Use pb missing to generate a missing values report, visualizing missingness across columns and 10 row sectors. Here’s an example using worldcities.csv:

pb missing worldcities.csv

This report is arranged similarly to that of pb scan, where each column in the input table gets a row in this report table. Each of the 10 row sectors represents 1/10 of the rows in the dataset, where sector 1 encompasses the head of the table, and 10 the tail.

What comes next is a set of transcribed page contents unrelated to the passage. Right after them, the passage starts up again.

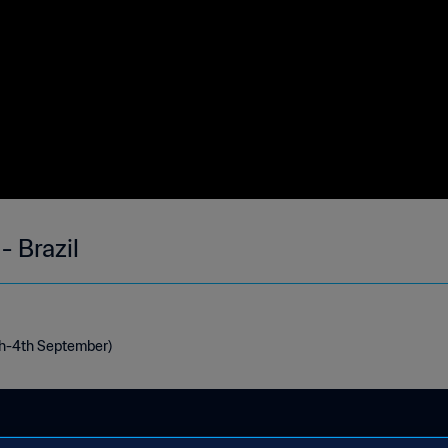
- Brazil
9th-4th September)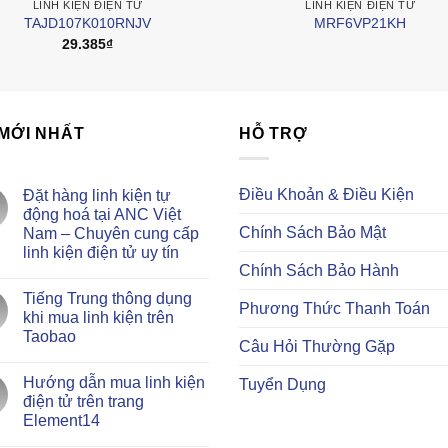
LINH KIỆN ĐIỆN TỬ
LINH KIỆN ĐIỆN TỬ
TAJD107K010RNJV
MRF6VP21KH
29.385
₫
 MỚI NHẤT
HỖ TRỢ
Điều Khoản & Điều Kiện
Đặt hàng linh kiện tự
động hoá tại ANC Việt
Chính Sách Bảo Mật
Nam – Chuyên cung cấp
linh kiện điện tử uy tín
Chính Sách Bảo Hành
Không
có
Tiếng Trung thông dụng
bình
Phương Thức Thanh Toán
luận
khi mua linh kiện trên
ở
Taobao
Đặt
Câu Hỏi Thường Gặp
hàng
Không
linh
có
kiện
Hướng dẫn mua linh kiện
Tuyển Dụng
bình
tự
luận
điện tử trên trang
động
ở
hoá
Element14
Tiếng
tại
Trung
ANC
Không
thông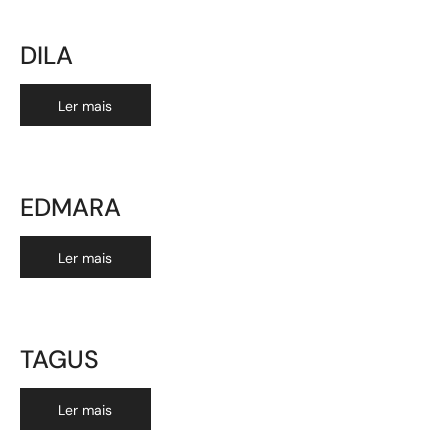
DILA
Ler mais
EDMARA
Ler mais
TAGUS
Ler mais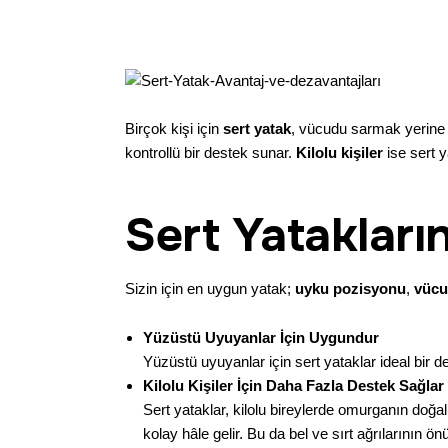
Birçok kişi için
sert yatak
, vücudu sarmak yerine 
kontrollü bir destek sunar.
Kilolu kişiler
ise sert 
Sert Yatakların
Sizin için en uygun yatak;
uyku pozisyonu
,
vücut
Yüzüstü Uyuyanlar İçin Uygundur
Yüzüstü uyuyanlar için sert yataklar ideal bir 
Kilolu Kişiler İçin Daha Fazla Destek Sağlar
Sert yataklar, kilolu bireylerde omurganın do
kolay hâle gelir. Bu da bel ve sırt ağrılarının ön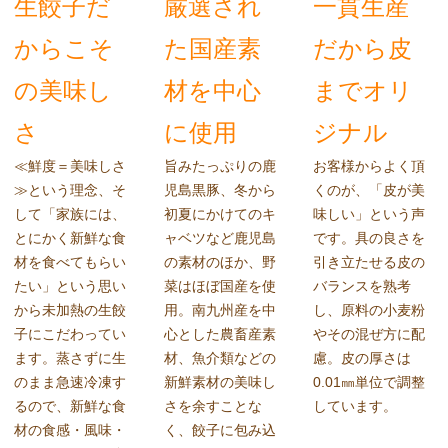
生餃子だ
厳選され
一貫生産
からこそ
た国産素
だから皮
の美味し
材を中心
までオリ
さ
に使用
ジナル
≪鮮度＝美味しさ
旨みたっぷりの鹿
お客様からよく頂
≫という理念、そ
児島黒豚、冬から
くのが、「皮が美
して「家族には、
初夏にかけてのキ
味しい」という声
とにかく新鮮な食
ャベツなど鹿児島
です。具の良さを
材を食べてもらい
の素材のほか、野
引き立たせる皮の
たい」という思い
菜はほぼ国産を使
バランスを熟考
から未加熱の生餃
用。南九州産を中
し、原料の小麦粉
子にこだわってい
心とした農畜産素
やその混ぜ方に配
ます。蒸さずに生
材、魚介類などの
慮。皮の厚さは
のまま急速冷凍す
新鮮素材の美味し
0.01㎜単位で調整
るので、新鮮な食
さを余すことな
しています。
材の食感・風味・
く、餃子に包み込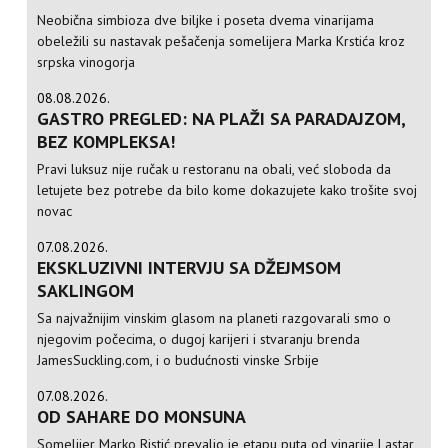
Neobična simbioza dve biljke i poseta dvema vinarijama
obeležili su nastavak pešačenja somelijera Marka Krstića kroz
srpska vinogorja
08.08.2026.
GASTRO PREGLED: NA PLAŽI SA PARADAJZOM,
BEZ KOMPLEKSA!
Pravi luksuz nije ručak u restoranu na obali, već sloboda da
letujete bez potrebe da bilo kome dokazujete kako trošite svoj
novac
07.08.2026.
EKSKLUZIVNI INTERVJU SA DŽEJMSOM
SAKLINGOM
Sa najvažnijim vinskim glasom na planeti razgovarali smo o
njegovim počecima, o dugoj karijeri i stvaranju brenda
JamesSuckling.com, i o budućnosti vinske Srbije
07.08.2026.
OD SAHARE DO MONSUNA
Somelijer Marko Ristić prevalio je etapu puta od vinarije Lastar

More often than not, we expect few missing values so a filled green circle signifies that the collection of rows in a sector (for a column) has no missing values. We don’t see any red circles in the worldcities.csv-based example but, if we did, that would mean that sectors for a given column are entirely filled with missing values.

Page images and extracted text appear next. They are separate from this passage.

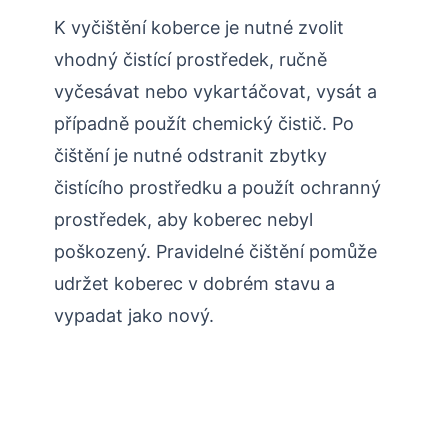
K vyčištění koberce je nutné zvolit
vhodný čistící prostředek, ručně
vyčesávat nebo vykartáčovat, vysát a
případně použít chemický čistič. Po
čištění je nutné odstranit zbytky
čistícího prostředku a použít ochranný
prostředek, aby koberec nebyl
poškozený. Pravidelné čištění pomůže
udržet koberec v dobrém stavu a
vypadat jako nový.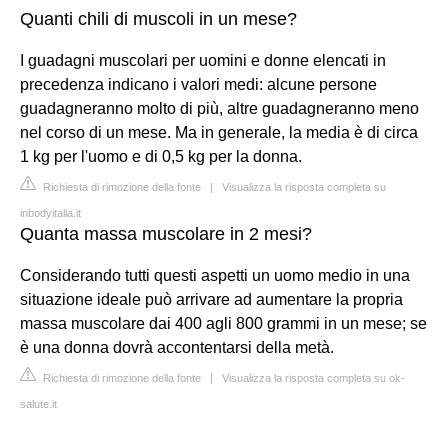
Quanti chili di muscoli in un mese?
I guadagni muscolari per uomini e donne elencati in
precedenza indicano i valori medi: alcune persone
guadagneranno molto di più, altre guadagneranno meno
nel corso di un mese. Ma in generale, la media è di circa
1 kg per l'uomo e di 0,5 kg per la donna.
Richiesta di rimozione della fonte
|
Visualizza la risposta completa su
inbodyitalia.it
Quanta massa muscolare in 2 mesi?
Considerando tutti questi aspetti un uomo medio in una
situazione ideale può arrivare ad aumentare la propria
massa muscolare dai 400 agli 800 grammi in un mese; se
è una donna dovrà accontentarsi della metà.
Richiesta di rimozione della fonte
|
Visualizza la risposta completa su ok-
salute.it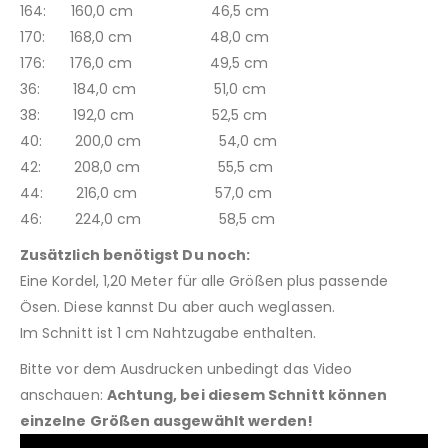
164: 160,0 cm 46,5 cm
170: 168,0 cm 48,0 cm
176: 176,0 cm 49,5 cm
36: 184,0 cm 51,0 cm
38: 192,0 cm 52,5 cm
40: 200,0 cm 54,0 cm
42: 208,0 cm 55,5 cm
44: 216,0 cm 57,0 cm
46: 224,0 cm 58,5 cm
Zusätzlich benötigst Du noch:
Eine Kordel, 1,20 Meter für alle Größen plus passende
Ösen. Diese kannst Du aber auch weglassen.
Im Schnitt ist 1 cm Nahtzugabe enthalten.
Bitte vor dem Ausdrucken unbedingt das Video
anschauen:
Achtung, bei diesem Schnitt können
einzelne Größen ausgewählt werden!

What’s in between the no-missing and completely-missing cases are percentages of missing values. For instance, we can see that row sector 3 of the population column has 18% missing values (which is very odd for a table with the sole purpose of providing population values).

We also have cases where we see <1% of values in a row sector missing. The reporting of pb missing is very careful not to ‘round down’ in cases where there could be very few missing values (or even just one) in a large table.

Seeing this type of missing value report can be really important! You might not expect any missing values but finding them will inform decisions on whether to institute checks for them. Another case is that missing values will pop up in specific sectors, indicating a change in how data is processed and appended to the table.

By way of options, there’s only one for pb missing and it is --output-html. With that (as in the previous two commands discussed), we can write the missing values report to a standalone HTML file.

Wrapping Up

Pointblank’s CLI provides a set of commands that make it easy to inspect, understand, and diagnose your data before you move on to validation or analysis. Using these tools can help you catch issues early and gain confidence in your data sources.

  • use pb info and before running validations to confirm your data source can be loaded
  • use pb preview to quickly understand what the data looks like
  • use pb scan for a quick data profile and to spot outliers or data quality issues
  • use pb missing to visualize and diagnose missing data patterns

By incorporating these commands into your workflow, you’ll be better equipped to work efficiently with your data (and avoid surprises down the line).